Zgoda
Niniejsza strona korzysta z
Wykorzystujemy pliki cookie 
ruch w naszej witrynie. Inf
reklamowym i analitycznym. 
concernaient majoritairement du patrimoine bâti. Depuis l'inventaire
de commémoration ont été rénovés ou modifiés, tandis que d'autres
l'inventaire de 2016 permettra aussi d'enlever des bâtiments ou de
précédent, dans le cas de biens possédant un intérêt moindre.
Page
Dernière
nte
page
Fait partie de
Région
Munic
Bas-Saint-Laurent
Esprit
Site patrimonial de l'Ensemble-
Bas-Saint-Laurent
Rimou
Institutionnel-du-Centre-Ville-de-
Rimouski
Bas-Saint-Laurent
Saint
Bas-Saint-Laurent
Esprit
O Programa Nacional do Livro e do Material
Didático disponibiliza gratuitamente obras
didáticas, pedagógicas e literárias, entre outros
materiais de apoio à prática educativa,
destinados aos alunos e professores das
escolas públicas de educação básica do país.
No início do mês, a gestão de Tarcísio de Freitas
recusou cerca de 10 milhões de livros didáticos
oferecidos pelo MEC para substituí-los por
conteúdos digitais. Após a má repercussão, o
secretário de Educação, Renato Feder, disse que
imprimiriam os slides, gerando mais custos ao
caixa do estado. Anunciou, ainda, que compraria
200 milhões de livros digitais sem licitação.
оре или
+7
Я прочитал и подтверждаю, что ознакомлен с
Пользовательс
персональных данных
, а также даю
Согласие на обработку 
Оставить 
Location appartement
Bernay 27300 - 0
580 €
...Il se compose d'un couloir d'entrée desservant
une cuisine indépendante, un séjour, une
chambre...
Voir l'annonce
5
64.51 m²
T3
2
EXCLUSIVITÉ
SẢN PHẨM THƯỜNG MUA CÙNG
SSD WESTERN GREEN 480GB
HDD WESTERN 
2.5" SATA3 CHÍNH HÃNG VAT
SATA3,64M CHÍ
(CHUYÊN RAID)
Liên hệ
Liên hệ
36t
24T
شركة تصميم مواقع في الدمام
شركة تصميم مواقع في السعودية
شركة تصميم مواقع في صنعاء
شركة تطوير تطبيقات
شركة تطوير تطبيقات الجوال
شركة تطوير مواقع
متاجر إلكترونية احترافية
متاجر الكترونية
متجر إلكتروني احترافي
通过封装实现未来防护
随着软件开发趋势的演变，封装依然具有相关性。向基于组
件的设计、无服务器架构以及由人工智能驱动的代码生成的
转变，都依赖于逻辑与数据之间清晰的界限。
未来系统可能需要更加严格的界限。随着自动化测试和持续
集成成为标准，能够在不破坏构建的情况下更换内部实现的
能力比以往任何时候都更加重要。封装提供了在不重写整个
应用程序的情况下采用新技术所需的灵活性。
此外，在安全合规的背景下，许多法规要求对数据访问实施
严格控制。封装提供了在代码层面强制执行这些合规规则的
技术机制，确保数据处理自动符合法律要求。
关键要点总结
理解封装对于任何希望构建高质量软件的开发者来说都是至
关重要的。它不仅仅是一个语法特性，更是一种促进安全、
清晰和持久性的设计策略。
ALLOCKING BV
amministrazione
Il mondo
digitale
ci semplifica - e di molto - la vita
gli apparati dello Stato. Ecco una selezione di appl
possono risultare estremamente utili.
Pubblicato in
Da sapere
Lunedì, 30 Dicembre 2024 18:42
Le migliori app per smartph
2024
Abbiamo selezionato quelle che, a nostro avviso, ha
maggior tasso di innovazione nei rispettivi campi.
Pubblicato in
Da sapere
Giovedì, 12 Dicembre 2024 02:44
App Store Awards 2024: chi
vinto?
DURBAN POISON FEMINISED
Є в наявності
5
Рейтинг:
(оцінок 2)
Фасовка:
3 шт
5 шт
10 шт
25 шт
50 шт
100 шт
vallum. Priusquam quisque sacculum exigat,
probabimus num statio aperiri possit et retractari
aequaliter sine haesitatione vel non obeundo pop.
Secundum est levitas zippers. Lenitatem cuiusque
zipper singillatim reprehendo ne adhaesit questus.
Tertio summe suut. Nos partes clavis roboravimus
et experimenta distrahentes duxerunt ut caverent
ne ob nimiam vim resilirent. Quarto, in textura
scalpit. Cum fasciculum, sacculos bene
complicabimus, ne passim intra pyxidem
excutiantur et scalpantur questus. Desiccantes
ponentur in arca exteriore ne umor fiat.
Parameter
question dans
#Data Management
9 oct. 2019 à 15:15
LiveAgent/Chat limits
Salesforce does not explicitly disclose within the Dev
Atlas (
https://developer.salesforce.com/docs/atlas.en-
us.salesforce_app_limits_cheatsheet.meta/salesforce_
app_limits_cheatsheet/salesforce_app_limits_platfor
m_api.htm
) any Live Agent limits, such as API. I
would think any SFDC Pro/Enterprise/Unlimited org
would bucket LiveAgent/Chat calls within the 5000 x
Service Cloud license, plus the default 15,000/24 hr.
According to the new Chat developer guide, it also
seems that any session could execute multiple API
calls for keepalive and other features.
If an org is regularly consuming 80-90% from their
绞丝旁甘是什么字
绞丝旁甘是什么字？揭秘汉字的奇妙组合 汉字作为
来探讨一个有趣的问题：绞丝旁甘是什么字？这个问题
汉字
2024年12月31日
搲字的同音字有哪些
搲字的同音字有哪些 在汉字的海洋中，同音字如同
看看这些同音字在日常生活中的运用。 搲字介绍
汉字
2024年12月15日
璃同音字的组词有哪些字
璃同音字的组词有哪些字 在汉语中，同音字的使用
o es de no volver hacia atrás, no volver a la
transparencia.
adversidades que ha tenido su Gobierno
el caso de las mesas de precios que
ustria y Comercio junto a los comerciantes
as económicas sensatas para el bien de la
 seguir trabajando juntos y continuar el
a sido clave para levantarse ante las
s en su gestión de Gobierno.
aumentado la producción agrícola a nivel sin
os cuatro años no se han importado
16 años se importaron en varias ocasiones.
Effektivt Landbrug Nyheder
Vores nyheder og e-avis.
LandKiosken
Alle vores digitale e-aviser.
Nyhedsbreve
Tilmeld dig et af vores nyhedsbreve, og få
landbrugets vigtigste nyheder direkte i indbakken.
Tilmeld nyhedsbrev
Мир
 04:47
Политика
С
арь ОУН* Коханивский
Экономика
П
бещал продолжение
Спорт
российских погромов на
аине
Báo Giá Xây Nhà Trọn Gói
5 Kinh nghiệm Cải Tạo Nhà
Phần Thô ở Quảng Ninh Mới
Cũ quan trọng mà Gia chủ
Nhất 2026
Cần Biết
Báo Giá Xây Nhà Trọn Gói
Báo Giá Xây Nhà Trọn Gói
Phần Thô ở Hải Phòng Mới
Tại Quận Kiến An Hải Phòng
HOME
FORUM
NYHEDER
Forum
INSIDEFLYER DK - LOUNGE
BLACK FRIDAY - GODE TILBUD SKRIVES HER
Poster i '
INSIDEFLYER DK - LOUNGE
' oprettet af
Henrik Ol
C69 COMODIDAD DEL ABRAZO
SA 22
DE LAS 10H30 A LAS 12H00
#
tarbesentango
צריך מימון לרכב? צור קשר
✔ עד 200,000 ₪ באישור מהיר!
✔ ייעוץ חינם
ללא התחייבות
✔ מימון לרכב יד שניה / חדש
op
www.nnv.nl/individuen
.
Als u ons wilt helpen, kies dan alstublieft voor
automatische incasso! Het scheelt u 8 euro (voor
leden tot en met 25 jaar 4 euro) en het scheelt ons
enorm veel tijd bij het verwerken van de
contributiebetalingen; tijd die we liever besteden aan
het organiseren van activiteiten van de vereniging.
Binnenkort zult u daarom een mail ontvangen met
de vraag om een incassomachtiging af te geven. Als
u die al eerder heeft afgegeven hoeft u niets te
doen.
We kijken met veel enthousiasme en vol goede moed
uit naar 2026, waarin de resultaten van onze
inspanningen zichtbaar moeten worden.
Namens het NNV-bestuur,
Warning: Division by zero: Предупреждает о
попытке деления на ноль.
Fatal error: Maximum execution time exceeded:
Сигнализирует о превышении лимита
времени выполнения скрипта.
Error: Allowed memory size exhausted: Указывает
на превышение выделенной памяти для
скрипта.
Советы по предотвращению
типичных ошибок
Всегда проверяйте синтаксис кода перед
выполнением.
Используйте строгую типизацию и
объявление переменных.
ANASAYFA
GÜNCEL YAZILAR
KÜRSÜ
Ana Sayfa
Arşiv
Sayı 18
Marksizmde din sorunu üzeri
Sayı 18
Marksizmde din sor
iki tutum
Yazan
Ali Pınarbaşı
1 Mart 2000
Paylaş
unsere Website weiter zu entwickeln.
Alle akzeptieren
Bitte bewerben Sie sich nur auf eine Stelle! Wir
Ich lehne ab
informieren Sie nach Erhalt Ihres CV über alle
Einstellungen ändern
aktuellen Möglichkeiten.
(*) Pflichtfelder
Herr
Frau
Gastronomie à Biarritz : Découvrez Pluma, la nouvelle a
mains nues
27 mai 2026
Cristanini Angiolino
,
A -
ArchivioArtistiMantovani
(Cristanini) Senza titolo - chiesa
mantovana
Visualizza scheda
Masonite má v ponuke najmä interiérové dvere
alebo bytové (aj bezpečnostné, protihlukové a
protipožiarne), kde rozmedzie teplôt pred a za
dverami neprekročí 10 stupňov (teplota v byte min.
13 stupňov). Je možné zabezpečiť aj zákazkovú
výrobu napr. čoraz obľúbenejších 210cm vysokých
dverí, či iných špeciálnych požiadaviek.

★ ★ ★ ★

• Work request: Copy exactly the stretch of data above from the line with "précédent, dans le" through the line with "No início do", and omit all other lines.

• Solution:
précédent, dans le cas de biens possédant un intérêt moindre.
Page
Dernière
nte
page
Fait partie de
Région
Munic
Bas-Saint-Laurent
Esprit
Site patrimonial de l'Ensemble-
Bas-Saint-Laurent
Rimou
Institutionnel-du-Centre-Ville-de-
Rimouski
Bas-Saint-Laurent
Saint
Bas-Saint-Laurent
Esprit
O Programa Nacional do Livro e do Material
Didático disponibiliza gratuitamente obras
didáticas, pedagógicas e literárias, entre outros
materiais de apoio à prática educativa,
destinados aos alunos e professores das
escolas públicas de educação básica do país.
No início do mês, a gestão de Tarcísio de Freitas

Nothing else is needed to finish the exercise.